Que papelão começaram a desempenhar o presidente nacional da Ordem dos Advogados, o patético senador Cristovam Buarque, e até mesmo o suave ministro Luís Roberto Barroso, cruzado da tese de que só caberia ao Supremo Tribunal Federal a avaliação do rito do impedimento, ao se espantarem com a estampa do governo interino de Michel Temer.
 
Como assim, a surpresa? Foram incapazes de entender que o afastamento de Dilma equivalia à invasão de Temer e similares? Espanto assim manifestam as virgens desatentas às dores do coito interrompido… O oblíquo episódio em curso escapa às bem estabelecidas análises do funcionamento e eventual crise das democracias representativas. Está ausente a divisão entre as elites econômicas, partidárias e institucionais, variando, de crise em crise, a intensidade do estranhamento.
 
Aqui houve extraordinário consenso entre a esmagadora maioria do Legislativo, Tribunais de Contas, Tribunais Eleitorais e de juízes de primeira instância, com destaque para a investigação Lava Jato, e outros braços institucionais, protegidos pelo procurador-geral da República e pela maioria de ministros do STF, na proclamação de crimes imputados à presidenta Dilma Rousseff, a seu antecessor, Lula, e ao partido líder da coalizão governamental, o PT. Em auxílio ao festival, todas as associações empresariais se incorporaram ao desfile, com prêmio de melhor fantasia arrebatado pela Fiesp.
 
Merece registro particular o envolvimento da mídia. Não é incomum o apoio de meios de comunicação conservadores a intervenções militares ou civis contra governos populares. Peculiar foi a participação de todos no consenso pelo golpe.

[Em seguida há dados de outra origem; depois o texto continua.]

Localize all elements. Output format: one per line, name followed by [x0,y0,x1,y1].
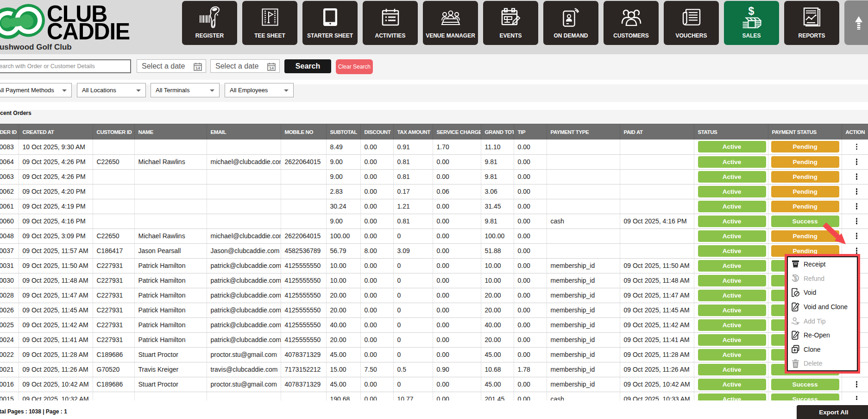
svg-text:$: $ [748,6,754,17]
svg-text:$: $ [794,275,797,282]
svg-text:14: 14 [195,66,200,70]
svg-text:14: 14 [269,66,274,70]
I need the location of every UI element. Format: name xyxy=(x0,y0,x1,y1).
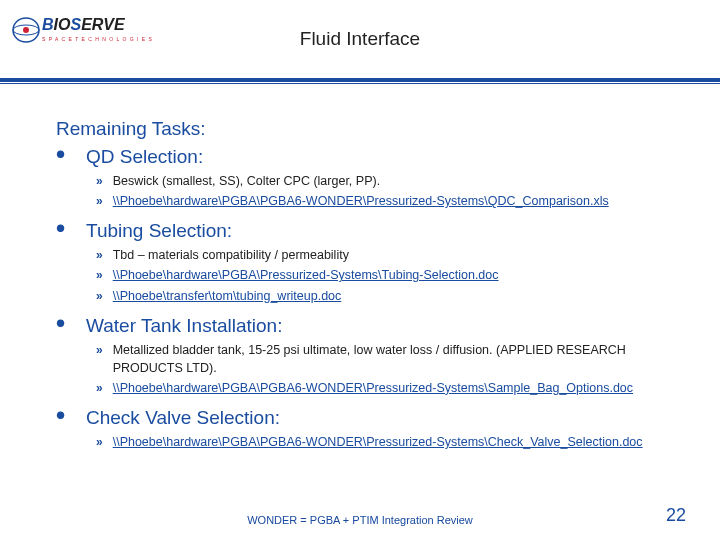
file-link[interactable]: \\Phoebe\hardware\PGBA\PGBA6-WONDER\Pres… xyxy=(113,192,609,210)
file-link[interactable]: \\Phoebe\hardware\PGBA\Pressurized-Syste… xyxy=(113,266,499,284)
bullet-icon: • xyxy=(56,316,68,332)
bullet-icon: • xyxy=(56,408,68,424)
sub-list: »Beswick (smallest, SS), Colter CPC (lar… xyxy=(56,172,664,210)
bullet-label: Water Tank Installation: xyxy=(86,315,282,337)
sub-item: »\\Phoebe\hardware\PGBA\PGBA6-WONDER\Pre… xyxy=(96,433,664,451)
sub-text: Metallized bladder tank, 15-25 psi ultim… xyxy=(113,341,664,377)
file-link[interactable]: \\Phoebe\hardware\PGBA\PGBA6-WONDER\Pres… xyxy=(113,433,643,451)
bullet-item: • QD Selection: xyxy=(56,146,664,168)
file-link[interactable]: \\Phoebe\hardware\PGBA\PGBA6-WONDER\Pres… xyxy=(113,379,633,397)
sub-text: Tbd – materials compatibility / permeabi… xyxy=(113,246,349,264)
chevron-icon: » xyxy=(96,172,103,190)
sub-item: »\\Phoebe\hardware\PGBA\PGBA6-WONDER\Pre… xyxy=(96,192,664,210)
bullet-icon: • xyxy=(56,221,68,237)
chevron-icon: » xyxy=(96,341,103,359)
page-number: 22 xyxy=(666,505,686,526)
chevron-icon: » xyxy=(96,266,103,284)
chevron-icon: » xyxy=(96,379,103,397)
bullet-item: • Tubing Selection: xyxy=(56,220,664,242)
sub-text: Beswick (smallest, SS), Colter CPC (larg… xyxy=(113,172,380,190)
sub-list: »\\Phoebe\hardware\PGBA\PGBA6-WONDER\Pre… xyxy=(56,433,664,451)
slide-footer: WONDER = PGBA + PTIM Integration Review … xyxy=(0,514,720,526)
svg-text:S P A C E  T E C H N O L O G I: S P A C E T E C H N O L O G I E S xyxy=(42,36,152,42)
slide-header: BIOSERVE S P A C E T E C H N O L O G I E… xyxy=(0,0,720,90)
bullet-label: QD Selection: xyxy=(86,146,203,168)
sub-item: »Beswick (smallest, SS), Colter CPC (lar… xyxy=(96,172,664,190)
file-link[interactable]: \\Phoebe\transfer\tom\tubing_writeup.doc xyxy=(113,287,342,305)
svg-point-2 xyxy=(23,27,29,33)
bullet-label: Check Valve Selection: xyxy=(86,407,280,429)
header-divider xyxy=(0,78,720,84)
sub-list: »Tbd – materials compatibility / permeab… xyxy=(56,246,664,304)
section-heading: Remaining Tasks: xyxy=(56,118,664,140)
sub-list: »Metallized bladder tank, 15-25 psi ulti… xyxy=(56,341,664,397)
sub-item: »\\Phoebe\hardware\PGBA\PGBA6-WONDER\Pre… xyxy=(96,379,664,397)
sub-item: »Metallized bladder tank, 15-25 psi ulti… xyxy=(96,341,664,377)
sub-item: »\\Phoebe\hardware\PGBA\Pressurized-Syst… xyxy=(96,266,664,284)
bullet-item: • Check Valve Selection: xyxy=(56,407,664,429)
footer-text: WONDER = PGBA + PTIM Integration Review xyxy=(247,514,473,526)
bullet-icon: • xyxy=(56,147,68,163)
sub-item: »Tbd – materials compatibility / permeab… xyxy=(96,246,664,264)
chevron-icon: » xyxy=(96,287,103,305)
svg-text:BIOSERVE: BIOSERVE xyxy=(42,16,126,33)
chevron-icon: » xyxy=(96,246,103,264)
chevron-icon: » xyxy=(96,192,103,210)
sub-item: »\\Phoebe\transfer\tom\tubing_writeup.do… xyxy=(96,287,664,305)
bullet-label: Tubing Selection: xyxy=(86,220,232,242)
chevron-icon: » xyxy=(96,433,103,451)
bullet-item: • Water Tank Installation: xyxy=(56,315,664,337)
logo-bioserve: BIOSERVE S P A C E T E C H N O L O G I E… xyxy=(12,8,152,52)
slide-content: Remaining Tasks: • QD Selection: »Beswic… xyxy=(0,90,720,451)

Liderados pelo Sistema Globo de Comunicação, o despudor da tergiversação, omissão e tortura das notícias encarcerou a opinião pública, salva em parte pelo esforço guerrilheiro de blogues. O monopsônio fático da Rede Globo, ao oferecer boas condições materiais de trabalho e bons salários, degradou a profissão de jornalismo no Brasil, submetendo profissionais outrora respeitados à exposição, a céu aberto, dos signos de capitulação.
 
Deve-se à competência desses profissionais o envenenamento emocional da população, o cultivo do discurso debochado a propósito da política, o rancor à solidariedade, a celebração da vitória individual ao preço do desalento do vizinho, a que o pornográfico BBB serve de incomparável modelo. Viu-se projeção política do estado de espírito BBB na demencial sessão da Câmara dos Deputados em 17 de abril de 2016.
 
A absoluta falta de compostura dos empresários-controladores transformou o Sistema Globo de Comunicação no mais poderoso instrumento de intimidação política do mundo inteiro. Essencialmente, o novo fenômeno do golpe parlamentar consiste no sequestro do direito constitucional de um povo e sua conversão em privilégio de assalto ao poder por maioria parlamentar. Quando é disso que se trata, o fundamental não é o quórum exigente para a decisão, mas a inexistência de vetos ao que pode ser decidido.
 
Impedir uma presidenta da República, deliberando que há crime onde não há, é o mesmo que consagrar a soma de que 2+2 perfazem 5. Substitui-se a objetividade numérica, o ordenamento jurídico positivo no impedimento sem causa, para o que extenso consenso e cumplicidade dos tribunais de Justiça são necessários e insubstituíveis. Em condições democráticas, só o poder constituinte da população, diretamente em plebiscitos ou por meio de assembleias especificamente eleitas, pode deliberar sobre o que é e o que não é. Por isso os paramentos ritualísticos de golpes parlamentares são irrelevantes. O STF, ao deliberar sobre isso, delibera sobre coisa alguma, é fuga.
 
Naturalmente, a lorota do 2+2=5 não se sustenta sem apoio extra. Leis e interpretações adicionais serão indispensáveis ao exercício de um governo usurpador, particularmente quando a violência institucional desnuda a causa teleológica dela: mutilação ou desativação de políticas sociais pró-populações pobres e miseráveis. Para tanto servem a contínua cobertura dos tribunais e, se convocada, dose crescente de coação física e emocional: pancada e difamação. É o destino do precário, provisório e incerto governo de Michel Temer. Enquanto durar, evidentemente.